I’m obviously not a fan of the president. And I think it’s important for all of Trump’s critics to accept the possibility — the likelihood, at this point — that his campaign did not work together with Russia in a meaningful way.
The Mueller investigation led to criminal convictions of the president’s former campaign chairman, his longtime personal lawyer and his former national security adviser. It added an enormous amount of evidence to the case against Trump’s fitness for office. And that’s before the Trump administration has allowed the public to see the full results of the investigation.
The Mueller report could be full of good news for the president — or it could have found plenty of evidence of collusion that simply didn’t rise to the level of a prosecutable crime, Mikhaila Fogel, Quinta Jurecic, Susan Hennessey and their colleagues at Lawfare explain. “There is a huge range of conduct and findings that would be consistent with this top-line summary,” they write.
Barr’s summary doesn’t answer why Russia went to such lengths to help Trump win, writes The Atlantic’s David Frum: “Mueller hasn’t provided answers, so much as he has posed a question.”
The Politico Magazine editor Blake Hounshell asks a related question: What’s behind Trump’s unique affinity for Russian president Vladimir Putin? “It seems quite clear now that Trump did not collude with Putin to game the 2016 presidential election.
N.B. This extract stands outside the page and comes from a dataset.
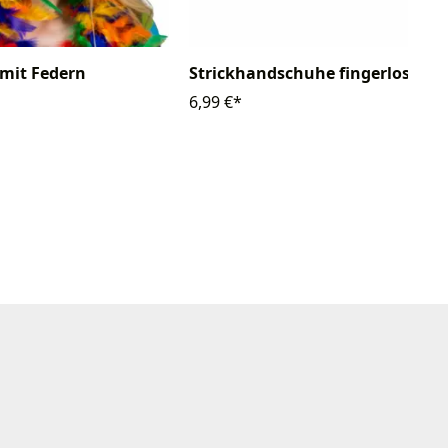
 mit Federn
Strickhandschuhe fingerlos
6,99 €*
Why he still seems to want to collude with Putin to reshape U.S. foreign policy remains a mystery.”
Writing in Slate, the legal expert Richard Hasen poses another unanswered question: Why did Mueller not charge Paul Manafort and Donald Trump Jr. for encouraging Russian officials to give them dirt on Hillary Clinton? “Mueller’s reasoning matters, and we need to see the full report,” Hasen writes.